Winter 2023-24 fungi review, part 2

Jocie says “Now that you’ve all digested part 1, here’s part 2 of Alison’s late fall & winter fungi review: the fabulous Polypores!”
Click a photo to enlarge it.

Notes on polypore fungi in the Comox Valley, late fall into winter 2023-2024

Polypores are much tougher and more durable than gilled fungi, even the annual ones such as the Trametes species.   Many have a shelf-like or bracket/hoof-like growth pattern, others have stipes; some are hard (FomitopsisGanoderma spp.),  others leathery and pliable (Trametes, Stereum), others quite soft (Postia and Phlebia). Some have shallow pores on the spore-bearing underside, others are wrinkled, still others smooth.  A few have what look like “gills” (see Gloeophyllum below).

Picipes badius, blackleg (formerly Polyporus badius), is found on dead and downed wood, with a smooth, leathery bright orange cap, white underside with small shallow pores, and a stipe that is mostly black (caps and one underside show in photo 9.)

(9) Picipes badius

Clusters of Trametes versicolor, turkey tail, have been prolific this winter on a range of hosts; see photo 10 plus Jocie’s earlier photos. The various species of Trametes have a white underside with white tiny pores.  Another common ruffled shelf polypore is Stereum hirsutum, false turkey tail, with  orange cap and lighter border, while its underside is orange and smooth. The specimen in photo 11 shows both cap and underside.  Unlike the Trametes species it is found only on dead hardwood, alder here, and often together with one of the yellow jelly “witch’s butter” fungi (Tremella aurantia) which parasitizes the Stereum (no photo of T. aurantia).
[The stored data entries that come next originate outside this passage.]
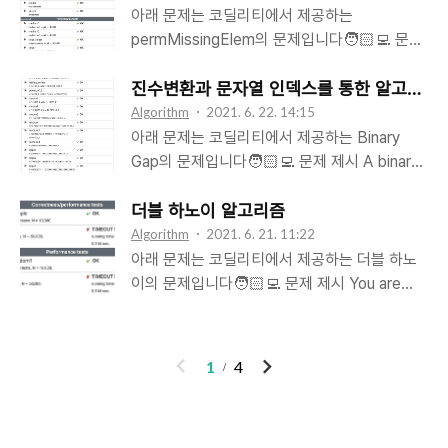
4인 경우에는 (0, 0), (0, 2), (0, 4), (2, 0), (2,
increased by 1, max counter − all counters
아래 문제는 코딜리티에서 제공하는
2), (4, 0) 위치에 점을 찍어 총 6개의 점을 찍습
are set to the maximum value of any
permMissingElem의 문제입니다🧑🏻‍💻 문제
니다. 정수 k와 원점과의 거리를 나타내는 정수
counter. A non-empty array A of M
제시 An array A consisting of N different
d가 주어졌..
integers is given. This array represents
integers is given. The array contains
진수변환과 문자열 인덱스를 통한 알고리즘
consecutive operations: if A[K] = X, such
integers in the range [1..(N + 1)], which
Algorithm
2021. 6. 22. 14:15
that 1 ≤ X ≤ N, then operation K is..
means that exactly one element is
아래 문제는 코딜리티에서 제공하는 Binary
missing. Write a function: public func
Gap의 문제입니다🧑🏻‍💻 문제 제시 A binary
solution(_ A : inout [Int]) -> Int that, given
gap within a positive integer N is any
an array A, returns the value of the
maximal sequence of consecutive zeros
더블 하노이 알고리즘
missing element. For example, given array
that is surrounded by ones at both ends
Algorithm
2021. 6. 21. 11:22
A such that: A[0] = 2 A[1] = 3..
in the binary representation of N. For
아래 문제는 코딜리티에서 제공하는 더블 하노
example, number 9 has binary
이의 문제입니다🧑🏻‍💻 문제 제시 You are
representation 1001 and contains a binary
given N disks and two rods, each with one
gap of length 2. The number 529 has
initial disk. On the left rod, disks can be
binary representation 1000010001 and
placed in decreasing order of size (smaller
이
다
1
4
contains two binary gaps: one of length 4
disks on top of bigger ones). On the right
전
음
..
rod, disks can be placed in increasing
order of size (bigger disks on top of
The Postia caesia  group, blue cheese polypore (photo 12), is a soft spongy shelf-like fungus on dead conifer logs, with white and bluish-green colouration on the slightly hairy cap and white angular or maze-like shallowish pores on the underside. According to MacKinnon and Luther, edibility is unknown — it only looks like blue cheese.

(12) Postia caesia

In photo 13, Rhodofomes cajanderi, rosy conk, is just developing. It will take on the form of a hoof-like conk with zoned cap, almost black in the centre and pink round the rim, with pink pores on the underside.  In the upper part of the photo there are diminutive “hoofs” in the making.  The red droplets however were stunning. 

(13) Rhodofomes cajanderi

Gloeophyllum sepiarum, conifer mazegill. Photos 14A and 14B show the bracket-like polypore whose underside has what look like blunt gills. The orange on the cap of this example is much brighter than the more common reddish brown.